Only one manage per access instance

roles/openaccess/defaults/main.yml

@@ -3,3 +3,5 @@ openaccess_server_restart_policy: always
 openaccess_server_restart_retries: 0
 openaccess_docker_networks:
   - name: loadbalancer
+openaccess_cronjobmaster: true
+

roles/openaccess/templates/serverapplication.yml.j2

@@ -16,10 +16,16 @@ server:
 spring:
   main:
     banner-mode: "off"
+  cache:
+    type: simple
   session:
     jdbc:
+      initialize-schema: never
+{% if openaccess_cronjobmaster is defined and openaccess_cronjobmaster == false  %}
       cleanup-cron: "-"
-      initialize-schema: always
+{% else %}
+      cleanup-cron: "0 */5 * * * *"
+{% endif %}
       flush-mode: on_save
       save-mode: on_set_attribute
     store-type: jdbc
@@ -108,15 +114,17 @@ config:
   sram: "https://{{ env }}.sram.surf.nl/"
   service_desk: "https://servicedesk.surf.nl/jira/plugins/servlet/desk/user/requests?reporter=all"
   feedback_widget_enabled: true
+  demo_seed_enabled: {{ openconextaccess.demo_seed_enabled }}
+  test_environment: {{ openconextaccess.test_environment }}
   # For other environments, move to group_vars
   identity_providers:
       - name: "SXS IdP"
         entityid: "http://mock-idp"
-        descriptionEN: "Een test-IdP waarmee je zelf attributen-sets kunt simuleren. De metadata vind je <a href='https://mujina-idp.test.surfconext.nl/metadata' target='_blank'>hier</a>"
+        descriptionEN: "A test IdP that allows you to simulate attribute sets yourself.
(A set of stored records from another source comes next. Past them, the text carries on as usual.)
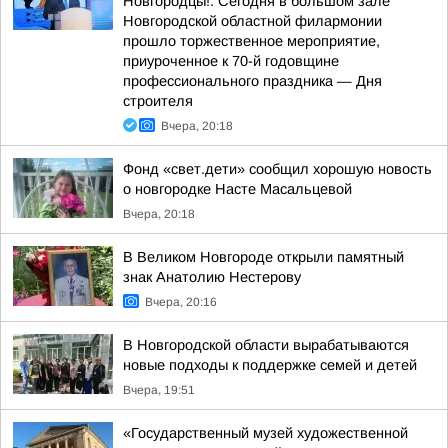
Новгородцы!. Сегодня в большом зале
Новгородской областной филармонии
прошло торжественное мероприятие,
приуроченное к 70-й годовщине
профессионального праздника — Дня
строителя
Вчера, 20:18
Фонд «свет.дети» сообщил хорошую новость
о новгородке Насте Масальцевой
Вчера, 20:18
В Великом Новгороде открыли памятный
знак Анатолию Нестерову
Вчера, 20:16
В Новгородской области вырабатываются
новые подходы к поддержке семей и детей
Вчера, 19:51
«Государственный музей художественной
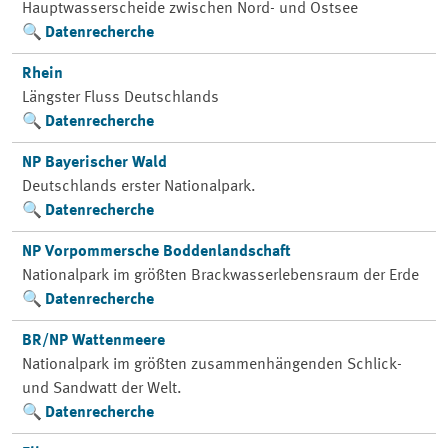
Hauptwasserscheide zwischen Nord- und Ostsee
Datenrecherche
Rhein
Längster Fluss Deutschlands
Datenrecherche
NP Bayerischer Wald
Deutschlands erster Nationalpark.
Datenrecherche
NP Vorpommersche Boddenlandschaft
Nationalpark im größten Brackwasserlebensraum der Erde
Datenrecherche
BR/NP Wattenmeere
Nationalpark im größten zusammenhängenden Schlick-
und Sandwatt der Welt.
Datenrecherche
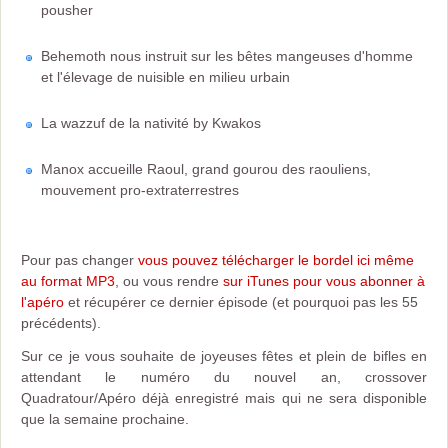
pousher
Behemoth nous instruit sur les bêtes mangeuses d'homme
et l'élevage de nuisible en milieu urbain
La wazzuf de la nativité by Kwakos
Manox accueille Raoul, grand gourou des raouliens,
mouvement pro-extraterrestres
Pour pas changer
vous pouvez télécharger le bordel ici même
au format MP3
, ou vous rendre
sur iTunes pour vous abonner à
l'apéro
et récupérer ce dernier épisode (et pourquoi pas les 55
précédents).
Sur ce je vous souhaite de joyeuses fêtes et plein de bifles en
attendant le numéro du nouvel an, crossover
Quadratour/Apéro déjà enregistré mais qui ne sera disponible
que la semaine prochaine.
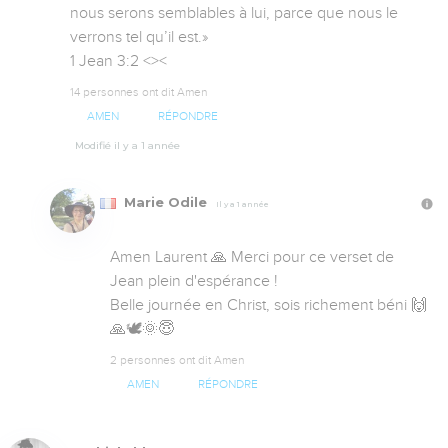
nous serons semblables à lui, parce que nous le 
verrons tel qu’il est.»

‭‭1 Jean‬ ‭3‬:‭2 <><
14 personnes ont dit Amen
AMEN
RÉPONDRE
Modifié il y a 1 année
Marie Odile
Il y a 1 année
Amen Laurent 🙏 Merci pour ce verset de 
Jean plein d'espérance ! 

Belle journée en Christ, sois richement béni 🙌
🙏🕊️🌞😇
2 personnes ont dit Amen
AMEN
RÉPONDRE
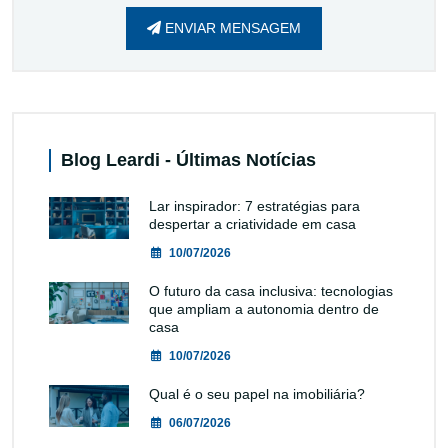
ENVIAR MENSAGEM
Blog Leardi - Últimas Notícias
Lar inspirador: 7 estratégias para
despertar a criatividade em casa
10/07/2026
O futuro da casa inclusiva: tecnologias
que ampliam a autonomia dentro de
casa
10/07/2026
Qual é o seu papel na imobiliária?
06/07/2026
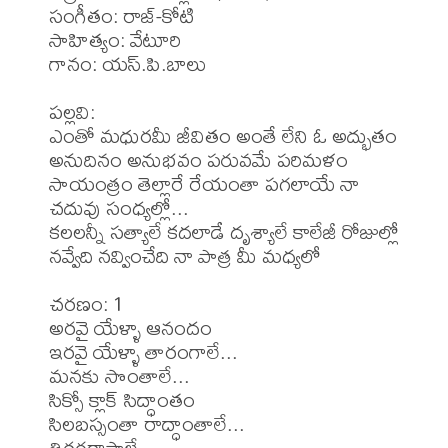
సంగీతం: రాజ్-కోటి

సాహిత్యం: వేటూరి 

గానం: యస్.పి.బాలు 

పల్లవి:

ఎంతో మధురమీ జీవితం అంతే లేని ఓ అద్భుతం 

అనుదినం అనుభవం పరువమే పరిమళం 

సాయంత్రం తెల్లారే రేయంతా పగలాయే నా 
చదువు సంధ్యల్లో...

కలలన్నీ సత్యాలే కదలాడే దృశ్యాలే కాలేజీ రోజుల్లో 

నవ్వేది నవ్వించేది నా పాత్ర మీ మధ్యలో 

చరణం: 1

అరవై యేళ్ళా ఆనందం 

ఇరవై యేళ్ళా తారంగాలే...

మనకు సొంతాలే...

సిక్సో క్లాక్ సిద్ధాంతం 

సిలబస్సంతా రాద్ధాంతాలే...

తిరగరాస్తాలే...
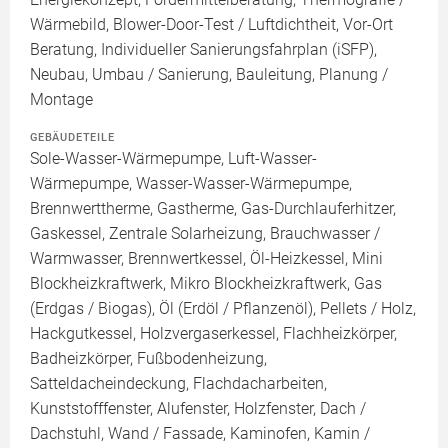
Wärmebild, Blower-Door-Test / Luftdichtheit, Vor-Ort
Beratung, Individueller Sanierungsfahrplan (iSFP),
Neubau, Umbau / Sanierung, Bauleitung, Planung /
Montage
GEBÄUDETEILE
Sole-Wasser-Wärmepumpe, Luft-Wasser-
Wärmepumpe, Wasser-Wasser-Wärmepumpe,
Brennwerttherme, Gastherme, Gas-Durchlauferhitzer,
Gaskessel, Zentrale Solarheizung, Brauchwasser /
Warmwasser, Brennwertkessel, Öl-Heizkessel, Mini
Blockheizkraftwerk, Mikro Blockheizkraftwerk, Gas
(Erdgas / Biogas), Öl (Erdöl / Pflanzenöl), Pellets / Holz,
Hackgutkessel, Holzvergaserkessel, Flachheizkörper,
Badheizkörper, Fußbodenheizung,
Satteldacheindeckung, Flachdacharbeiten,
Kunststofffenster, Alufenster, Holzfenster, Dach /
Dachstuhl, Wand / Fassade, Kaminofen, Kamin /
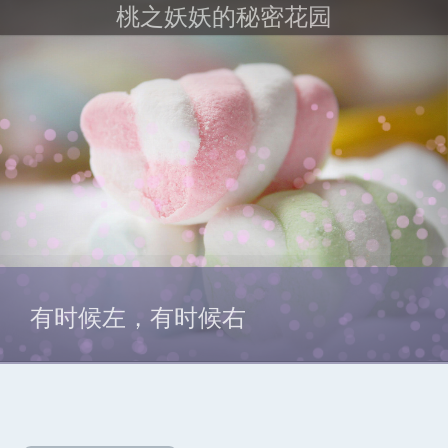
桃之妖妖的秘密花园
有时候左，有时候右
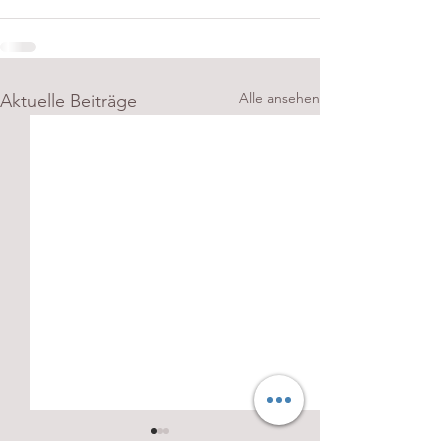
Alle ansehen
Aktuelle Beiträge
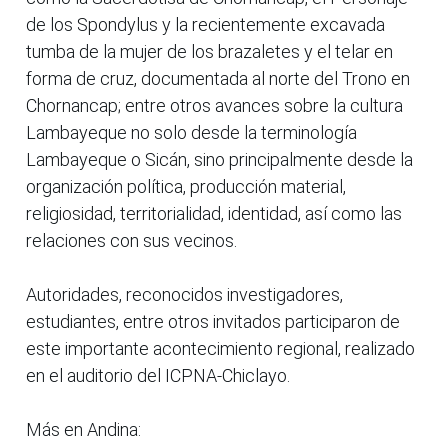
de los Spondylus y la recientemente excavada
tumba de la mujer de los brazaletes y el telar en
forma de cruz, documentada al norte del Trono en
Chornancap; entre otros avances sobre la cultura
Lambayeque no solo desde la terminología
Lambayeque o Sicán, sino principalmente desde la
organización política, producción material,
religiosidad, territorialidad, identidad, así como las
relaciones con sus vecinos.
Autoridades, reconocidos investigadores,
estudiantes, entre otros invitados participaron de
este importante acontecimiento regional, realizado
en el auditorio del ICPNA-Chiclayo.
Más en Andina:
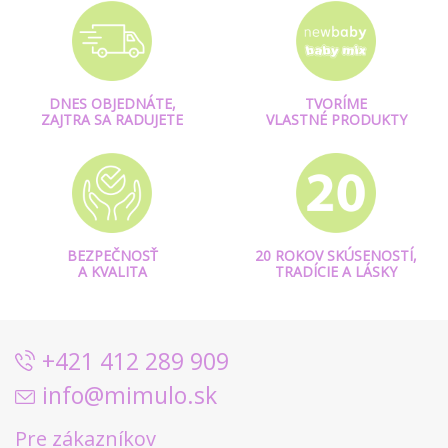
DNES OBJEDNÁTE,
TVORÍME
ZAJTRA SA RADUJETE
VLASTNÉ PRODUKTY
BEZPEČNOSŤ
20 ROKOV SKÚSENOSTÍ,
A KVALITA
TRADÍCIE A LÁSKY
+421 412 289 909
info@mimulo.sk
Pre zákazníkov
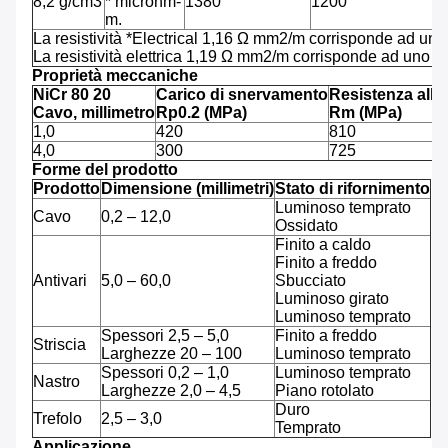
8,2 g/cm3
* microhm-
1380
1200
m.
La resistività *Electrical 1,16 Ω mm2/m corrisponde ad uno
La resistività elettrica 1,19 Ω mm2/m corrisponde ad uno s
Proprietà meccaniche
NiCr 80 20
Carico di snervamento
Resistenza alla
Cavo, millimetro
Rp0.2 (MPa)
Rm (MPa)
1,0
420
810
4,0
300
725
Forme del prodotto
Prodotto
Dimensione (millimetri)
Stato di rifornimento
Luminoso temprato
Cavo
0,2 – 12,0
Ossidato
Finito a caldo
Finito a freddo
Antivari
5,0 – 60,0
Sbucciato
Luminoso girato
Luminoso temprato
Spessori 2,5 – 5,0
Finito a freddo
Striscia
Larghezze 20 – 100
Luminoso temprato
Spessori 0,2 – 1,0
Luminoso temprato
Nastro
Larghezze 2,0 – 4,5
Piano rotolato
Duro
Trefolo
2,5 – 3,0
Temprato
Applicazione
You can find the metadata <a href='https://mujina-idp.test.surfconext.nl/metadata' target='_blank'>here</a>"
         descriptionNL: "Een test-IdP waarmee je zelf attributen-sets kunt simuleren. De metadata vind je <a href='https://mujina-idp.test.surfconext.nl/metadata' target='_blank'>hier</a>"
       - name: "SXS Dummy"
         entityid: "https://idp.diy.surfconext.nl"
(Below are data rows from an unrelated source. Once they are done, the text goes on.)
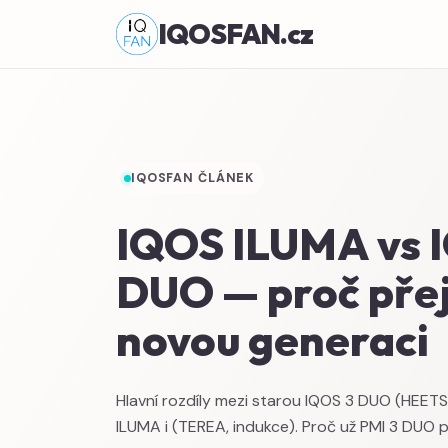
IQOSFAN.cz
IQOSFAN ČLÁNEK
IQOS ILUMA vs 
DUO — proč přej
novou generaci
Hlavní rozdíly mezi starou IQOS 3 DUO (HEETS
ILUMA i (TEREA, indukce). Proč už PMI 3 DUO 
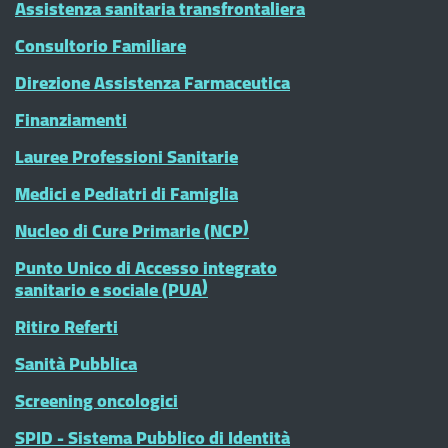
Assistenza sanitaria transfrontaliera
Consultorio Familiare
Direzione Assistenza Farmaceutica
Finanziamenti
Lauree Professioni Sanitarie
Medici e Pediatri di Famiglia
Nucleo di Cure Primarie (NCP)
Punto Unico di Accesso integrato
sanitario e sociale (PUA)
Ritiro Referti
Sanità Pubblica
Screening oncologici
SPID - Sistema Pubblico di Identità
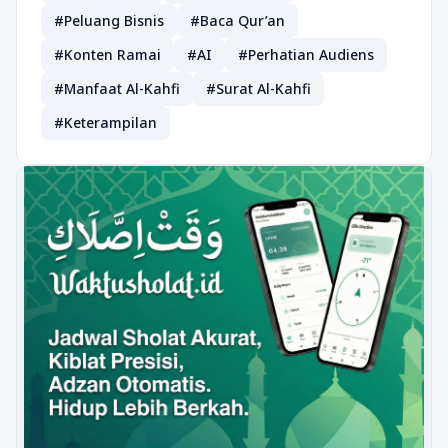
#Peluang Bisnis
#Baca Qur’an
#Konten Ramai
#AI
#Perhatian Audiens
#Manfaat Al-Kahfi
#Surat Al-Kahfi
#Keterampilan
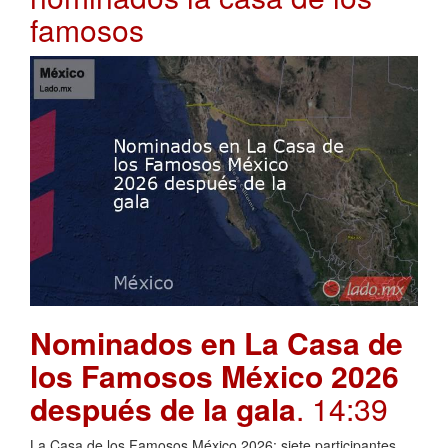
famosos
Nominados en La Casa de
los Famosos México 2026
después de la gala
. 14:39
La Casa de los Famosos México 2026: siete participantes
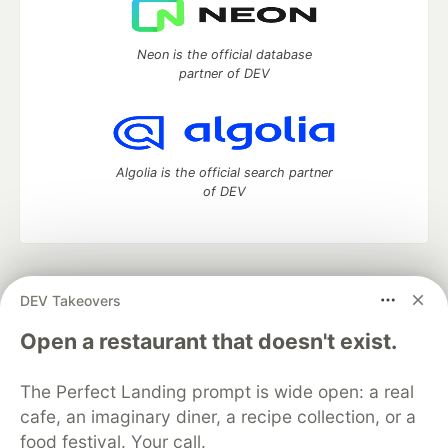
Neon is the official database
partner of DEV
Algolia is the official search partner
of DEV
DEV Community
— A space to discuss and keep up software
DEV Takeovers
development and manage your software career
Home
DEV Challenges
DEV++
Videos
Open a restaurant that doesn't exist.
DEV Education Tracks
DEV Help
Advertise on DEV
Organization Accounts
DEV Showcase
About
Contact
The Perfect Landing prompt is wide open: a real
Free Postgres Database
DEV Shop
MLH
Code of Conduct
Privacy Policy
Terms of Use
cafe, an imaginary diner, a recipe collection, or a
Built on
Forem
— the
open source
software that powers
DEV
food festival. Your call.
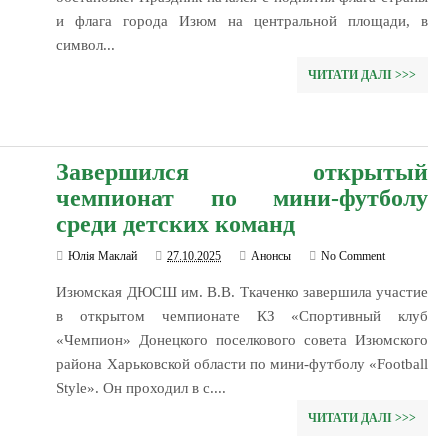
и флага города Изюм на центральной площади, в
символ...
ЧИТАТИ ДАЛІ >>>
Завершился открытый
чемпионат по мини-футболу
среди детских команд
Юлія Маклай
27.10.2025
Анонсы
No Comment
Изюмская ДЮСШ им. В.В. Ткаченко завершила участие
в открытом чемпионате КЗ «Спортивный клуб
«Чемпион» Донецкого поселкового совета Изюмского
района Харьковской области по мини-футболу «Football
Style». Он проходил в с....
ЧИТАТИ ДАЛІ >>>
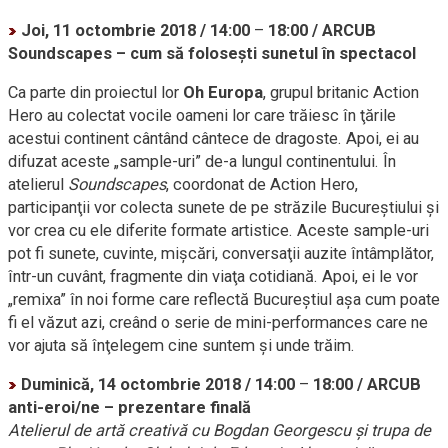
Joi, 11 octombrie 2018 / 14:00
–
18:00 / ARCUB
Soundscapes – cum să foloseşti sunetul în spectacol
Ca parte din proiectul lor
Oh Europa
, grupul britanic Action
Hero au colectat vocile oameni lor care trăiesc în ţările
acestui continent cântând cântece de dragoste. Apoi, ei au
difuzat aceste
„sample-uri”
de-a
lungul continentului. În
atelierul
Soundscapes
, coordonat de Action Hero,
participanţii vor colecta sunete de pe străzile Bucureştiului şi
vor crea cu ele diferite formate artistice. Aceste
sample-uri
pot fi sunete, cuvinte, mişcări, conversaţii auzite întâmplător,
într-un
cuvânt, fragmente din viaţa cotidiană. Apoi, ei le vor
„remixa” în noi forme care reflectă Bucureştiul aşa cum poate
fi el văzut azi, creând o serie de
mini-performances
care ne
vor ajuta să înţelegem cine suntem şi unde trăim.
Duminică, 14 octombrie 2018 / 14:00
–
18:00 / ARCUB
anti-eroi/ne – prezentare finală
Atelierul de artă creativă cu Bogdan Georgescu şi trupa de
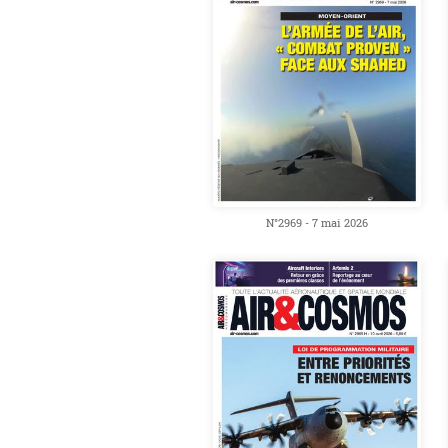
N°2969 - 7 mai 2026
-        descriptionEN: "Een test-IdP met <a href='https://idp.diy.surfconext.nl/showusers.php' target='_blank'>fictieve gebruikersaccounts</a>. De metadata vind je <a href='https://idp.diy.surfconext.nl/saml2/idp/metadata.php' target='_blank'>hier</a>"
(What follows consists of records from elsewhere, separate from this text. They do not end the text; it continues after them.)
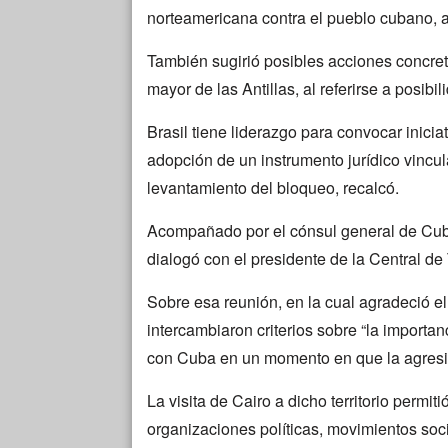
norteamericana contra el pueblo cubano, 
También sugirió posibles acciones concret
mayor de las Antillas, al referirse a posibi
Brasil tiene liderazgo para convocar inici
adopción de un instrumento jurídico vincu
levantamiento del bloqueo, recalcó.
Acompañado por el cónsul general de Cub
dialogó con el presidente de la Central de
Sobre esa reunión, en la cual agradeció e
intercambiaron criterios sobre “la importanc
con Cuba en un momento en que la agresió
La visita de Cairo a dicho territorio perm
organizaciones políticas, movimientos soc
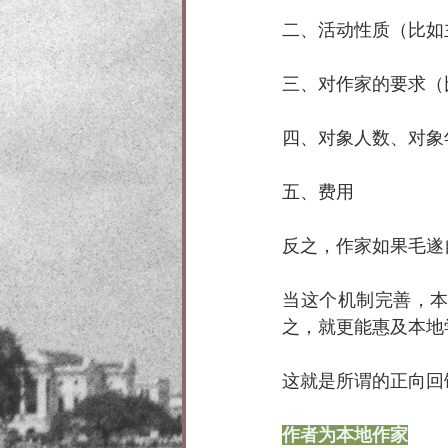
二、活动性质（比如
三、对作家的要求（
四、对象人数、对象
五、费用
反之，作家如果毛遂
当这个机制完善，
之，就更能惠及本地
这就是所谓的正向回
作者为本地作家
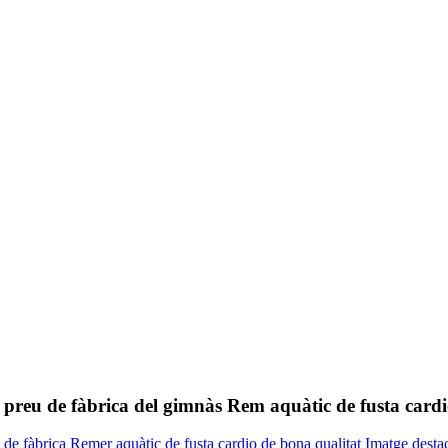
preu de fàbrica del gimnàs Rem aquàtic de fusta cardi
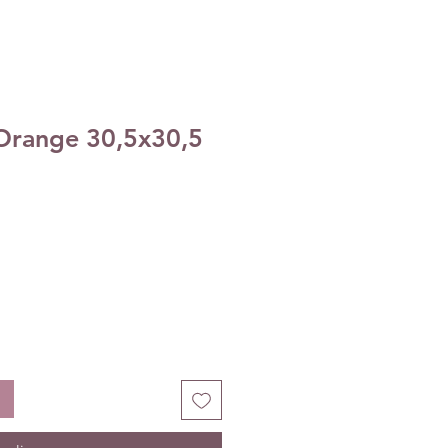
Orange 30,5x30,5
ecio
e
erta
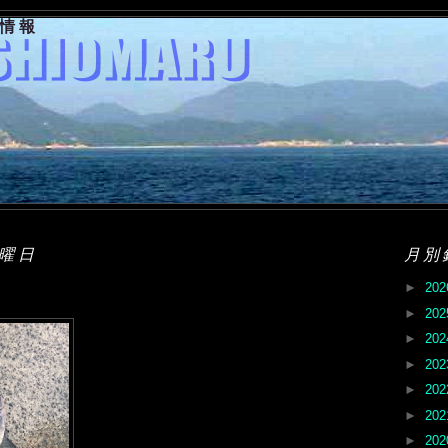
果情報
月曜日
月別
►
20
►
20
►
20
►
20
►
20
►
20
►
20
+        descriptionEN: "A test IdP with <a href='https://idp.diy.surfconext.nl/showusers.php' target='_blank'>fictitious user accounts</a>. You can find the metadata <a href='https://idp.diy.surfconext.nl/saml2/idp/metadata.php' target='_blank'>here</a>"
         descriptionNL: "Een test-IdP met <a href='https://idp.diy.surfconext.nl/showusers.php' target='_blank'>fictieve gebruikersaccounts</a>. De metadata vind je <a href='https://idp.diy.surfconext.nl/saml2/idp/metadata.php' target='_blank'>hier</a>"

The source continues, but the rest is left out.